Australien und USA für Atomenergie

Bush hält Kyoto-Protokoll für erfolglos und will mehr Atomstrom

Das viele Länder Schwierigkeiten hätten, die Ziele des Kyoto-Protokolls umzusetzen, sieht US-Präsident Bush als Zeichen dafür, dass es der falsche Weg sei.
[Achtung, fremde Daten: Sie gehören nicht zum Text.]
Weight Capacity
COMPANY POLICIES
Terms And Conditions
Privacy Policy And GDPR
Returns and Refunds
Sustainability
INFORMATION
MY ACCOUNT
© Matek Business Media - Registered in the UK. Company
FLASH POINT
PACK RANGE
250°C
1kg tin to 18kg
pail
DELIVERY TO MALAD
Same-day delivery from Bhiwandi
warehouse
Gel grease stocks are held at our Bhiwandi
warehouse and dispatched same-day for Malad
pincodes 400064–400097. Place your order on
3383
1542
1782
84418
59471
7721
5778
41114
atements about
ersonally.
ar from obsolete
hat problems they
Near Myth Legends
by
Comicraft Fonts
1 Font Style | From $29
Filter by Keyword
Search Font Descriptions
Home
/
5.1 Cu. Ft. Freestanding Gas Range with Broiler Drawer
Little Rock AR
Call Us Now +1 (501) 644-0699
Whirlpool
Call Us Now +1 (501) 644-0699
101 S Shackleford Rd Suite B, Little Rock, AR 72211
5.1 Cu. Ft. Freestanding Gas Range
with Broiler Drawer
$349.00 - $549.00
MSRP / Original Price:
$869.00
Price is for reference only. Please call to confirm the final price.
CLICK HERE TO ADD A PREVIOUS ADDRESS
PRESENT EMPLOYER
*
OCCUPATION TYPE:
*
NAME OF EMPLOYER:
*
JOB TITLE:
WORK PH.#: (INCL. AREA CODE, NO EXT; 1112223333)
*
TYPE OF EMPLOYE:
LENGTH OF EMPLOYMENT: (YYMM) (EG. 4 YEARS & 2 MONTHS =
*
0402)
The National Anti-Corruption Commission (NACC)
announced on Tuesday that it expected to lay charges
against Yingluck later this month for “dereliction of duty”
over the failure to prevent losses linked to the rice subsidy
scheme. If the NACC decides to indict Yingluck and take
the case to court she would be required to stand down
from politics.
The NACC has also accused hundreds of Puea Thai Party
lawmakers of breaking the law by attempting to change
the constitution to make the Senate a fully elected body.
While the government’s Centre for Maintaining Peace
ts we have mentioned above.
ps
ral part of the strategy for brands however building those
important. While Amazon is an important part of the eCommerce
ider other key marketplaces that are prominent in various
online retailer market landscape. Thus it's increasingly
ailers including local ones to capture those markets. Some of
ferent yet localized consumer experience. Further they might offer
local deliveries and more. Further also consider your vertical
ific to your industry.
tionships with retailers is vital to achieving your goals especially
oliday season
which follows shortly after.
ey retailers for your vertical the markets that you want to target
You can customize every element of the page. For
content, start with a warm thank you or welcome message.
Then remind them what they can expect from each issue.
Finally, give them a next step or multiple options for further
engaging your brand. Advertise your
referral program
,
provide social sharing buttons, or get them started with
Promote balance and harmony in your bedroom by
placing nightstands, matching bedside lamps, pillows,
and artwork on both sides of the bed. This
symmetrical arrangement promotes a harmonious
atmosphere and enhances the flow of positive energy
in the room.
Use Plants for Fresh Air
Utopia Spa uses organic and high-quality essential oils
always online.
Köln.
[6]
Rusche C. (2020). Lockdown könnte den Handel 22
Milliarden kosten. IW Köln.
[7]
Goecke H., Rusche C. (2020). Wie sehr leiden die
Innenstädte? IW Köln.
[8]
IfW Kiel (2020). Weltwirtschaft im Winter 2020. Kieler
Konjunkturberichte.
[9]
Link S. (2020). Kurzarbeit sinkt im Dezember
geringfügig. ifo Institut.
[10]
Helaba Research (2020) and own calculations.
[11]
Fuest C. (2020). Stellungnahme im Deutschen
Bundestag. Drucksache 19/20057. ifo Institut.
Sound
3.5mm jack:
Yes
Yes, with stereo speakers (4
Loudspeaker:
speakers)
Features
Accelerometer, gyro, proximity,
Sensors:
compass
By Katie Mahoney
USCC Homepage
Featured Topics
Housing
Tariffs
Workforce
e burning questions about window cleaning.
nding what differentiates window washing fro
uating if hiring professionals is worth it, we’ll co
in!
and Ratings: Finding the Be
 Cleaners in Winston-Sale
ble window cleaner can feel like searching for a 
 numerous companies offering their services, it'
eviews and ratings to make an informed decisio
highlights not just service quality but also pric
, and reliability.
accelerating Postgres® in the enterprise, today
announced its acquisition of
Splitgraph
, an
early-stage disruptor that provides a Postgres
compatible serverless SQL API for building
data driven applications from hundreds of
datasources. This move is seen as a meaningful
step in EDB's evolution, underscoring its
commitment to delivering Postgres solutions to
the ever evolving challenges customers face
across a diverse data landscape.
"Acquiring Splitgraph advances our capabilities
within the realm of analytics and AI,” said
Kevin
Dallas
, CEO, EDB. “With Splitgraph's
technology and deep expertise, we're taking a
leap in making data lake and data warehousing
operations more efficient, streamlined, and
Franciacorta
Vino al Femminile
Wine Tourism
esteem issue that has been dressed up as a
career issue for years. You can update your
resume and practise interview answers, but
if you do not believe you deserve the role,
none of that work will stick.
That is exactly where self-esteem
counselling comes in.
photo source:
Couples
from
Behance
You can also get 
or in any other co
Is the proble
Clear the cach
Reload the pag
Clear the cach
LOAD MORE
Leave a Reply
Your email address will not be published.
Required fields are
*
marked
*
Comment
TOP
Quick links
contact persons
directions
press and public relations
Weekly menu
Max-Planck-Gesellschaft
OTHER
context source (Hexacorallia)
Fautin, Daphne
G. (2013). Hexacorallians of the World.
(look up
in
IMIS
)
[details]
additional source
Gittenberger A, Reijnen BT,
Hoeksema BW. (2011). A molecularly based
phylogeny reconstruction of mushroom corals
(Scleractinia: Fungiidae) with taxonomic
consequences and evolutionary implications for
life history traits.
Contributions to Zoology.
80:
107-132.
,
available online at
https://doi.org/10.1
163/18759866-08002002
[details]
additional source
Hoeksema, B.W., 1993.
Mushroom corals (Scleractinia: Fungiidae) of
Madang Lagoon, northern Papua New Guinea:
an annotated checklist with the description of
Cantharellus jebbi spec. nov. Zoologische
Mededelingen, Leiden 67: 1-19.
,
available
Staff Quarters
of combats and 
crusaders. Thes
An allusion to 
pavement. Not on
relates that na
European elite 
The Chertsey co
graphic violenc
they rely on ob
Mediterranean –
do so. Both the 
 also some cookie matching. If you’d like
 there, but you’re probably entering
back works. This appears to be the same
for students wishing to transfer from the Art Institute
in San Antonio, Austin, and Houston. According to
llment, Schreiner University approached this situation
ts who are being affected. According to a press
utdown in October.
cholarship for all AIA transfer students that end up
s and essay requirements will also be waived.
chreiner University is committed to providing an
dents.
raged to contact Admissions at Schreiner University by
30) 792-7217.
Gemeinsam mit Australien haben die USA eine Klimaerklärung vereinbart, die die Emissionen von Treibhausgasen reduzieren will – mit Atomenergie.

Stromtarife© Andre Bonn / Fotolia.com

Sydney (red) - Auf dem Gipfel des Asiatisch-Pazifischen Wirtschaftsforums (APEC) in Sydney sprach sich US-Präsident George Bush wieder einmal gegen das Kyoto-Protokoll aus. "Wenn man einmal anschaut, welche Länder die Kyoto-Ziele tatsächlich erreichen, kommt man vielleicht zu dem Schluss, dass ein anderer Weg (gegen den Klimawandel) mehr Sinn macht", sagte der Präsident laut einem Bericht des Nachrichtenportals Spiegel Online.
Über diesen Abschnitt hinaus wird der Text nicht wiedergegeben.